I agree with all you have written, however I feel its important to reply to:

> for smaller projects with simple and more or less static UIs, and where the tests were all fundamentally scripted, there was almost no advantage to coding the tests later.

How many times in my career have I been asked to meaningfully design tests for basic static sites? Hardly ever.

Complex, multi-tenanted, many user-ed hydras with dynamic client side rendered content? All the time.

The scenario in which that Google presentation suggests it's most effective is the rarest ever, in my experience, especially if site is complex enough to have someone working on the team with browser automation coding experience/ability in the first place.

geoelectric · on Nov 10, 2022

It's been a lot of years, but some of the handwaving there was editorial on my side. I can't remember exactly which projects they propped up as their examples. That said, I wouldn't recommend record/replay for Gmail, for example, so I do believe they meant smaller and simpler ones.

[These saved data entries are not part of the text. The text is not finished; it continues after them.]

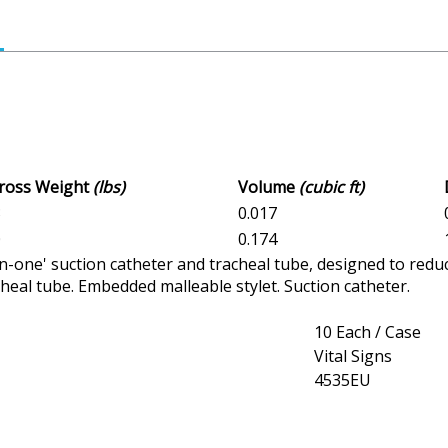
Gross Weight
(lbs)
Volume
(cubic ft)
3
0.017
0
0.174
in-one' suction catheter and tracheal tube, designed to redu
cheal tube. Embedded malleable stylet. Suction catheter.
10 Each / Case
Vital Signs
4535EU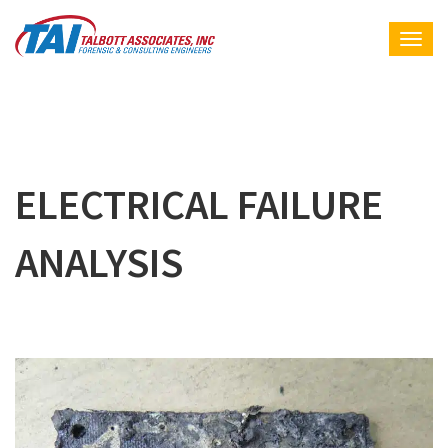
ELECTRICAL FAILURE
ANALYSIS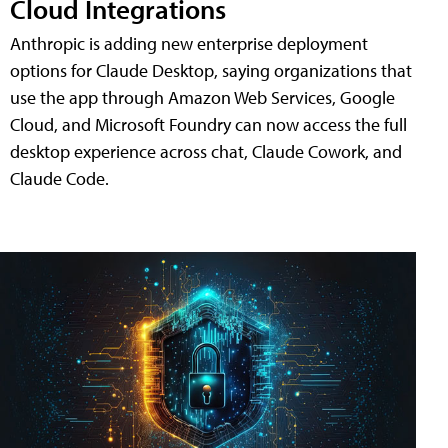
Cloud Integrations
Anthropic is adding new enterprise deployment
options for Claude Desktop, saying organizations that
use the app through Amazon Web Services, Google
Cloud, and Microsoft Foundry can now access the full
desktop experience across chat, Claude Cowork, and
Claude Code.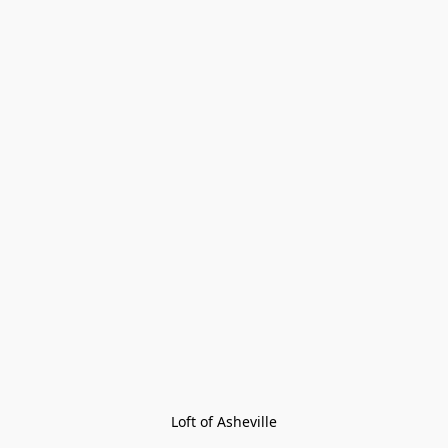
Loft of Asheville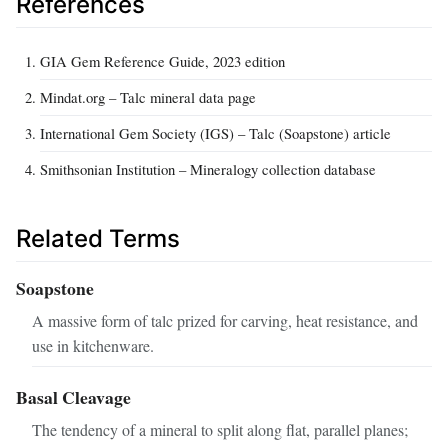
References
GIA Gem Reference Guide, 2023 edition
Mindat.org – Talc mineral data page
International Gem Society (IGS) – Talc (Soapstone) article
Smithsonian Institution – Mineralogy collection database
Related Terms
Soapstone
A massive form of talc prized for carving, heat resistance, and
use in kitchenware.
Basal Cleavage
The tendency of a mineral to split along flat, parallel planes;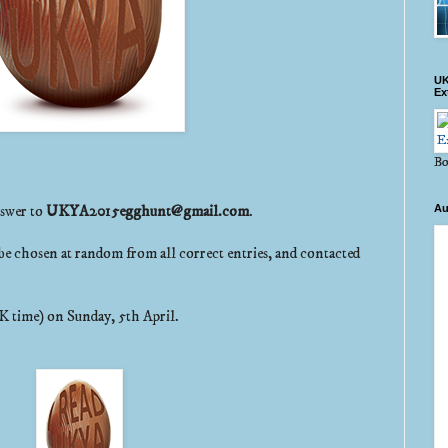
UK
Ex
Bo
nswer to
UKYA2015egghunt@gmail.com
.
Au
be chosen at random from all correct entries, and contacted
K time) on Sunday, 5th April.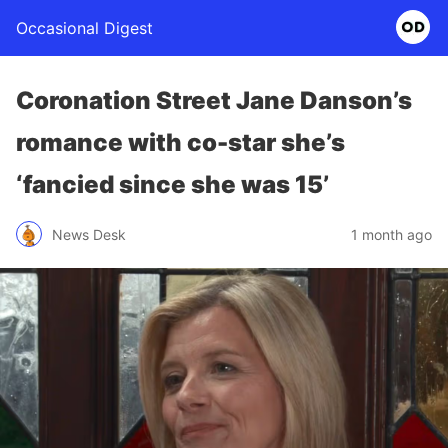
Occasional Digest
Coronation Street Jane Danson’s
romance with co-star she’s
‘fancied since she was 15’
News Desk
1 month ago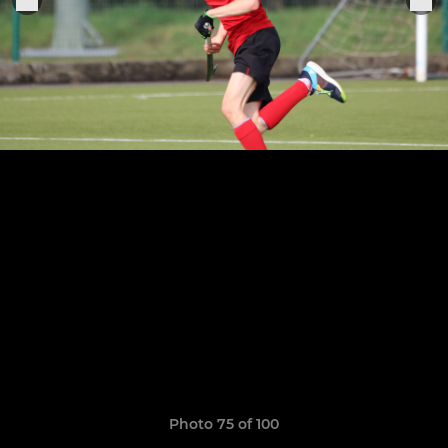
Photo 75 of 100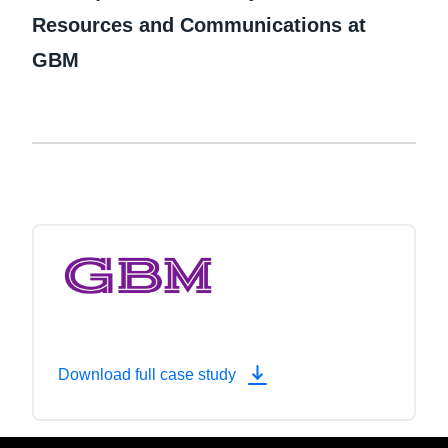
Resources and Communications at
GBM
Download full case study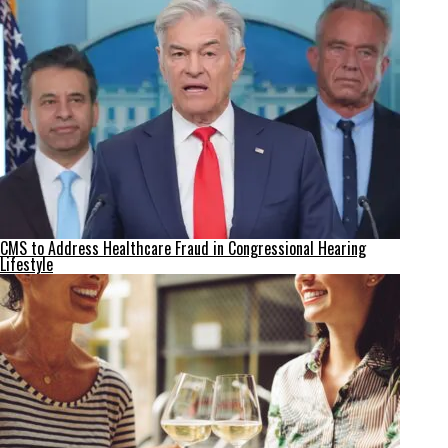
CMS to Address Healthcare Fraud in Congressional Hearing
Lifestyle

I also think (but am hesitant to assign to them because obviously I built this up in my head over the last ten years too) that part of the argument was that this enabled testing earlier and for smaller projects than people normally bothered testing--for example, internal-facing tooling. Whether or not they said that, I think that is one of the big advantages.

Also, left unsaid, this was for situations where a very small number of critical path UI tests are sufficient for the moment and you're not re-recording a huge suite if something breaks. Of course, if you're familiar with the testing pyramid, you probably know that only having a small handful of critical-path tests running E2E via UI is your ideal, period. Most organizations who do it at all heavily over-test via UI automation.

Your point is well-taken, though. By the time your app is that complex, I'd say you're probably in the position of creating those long-standing tests I wouldn't recommend recording.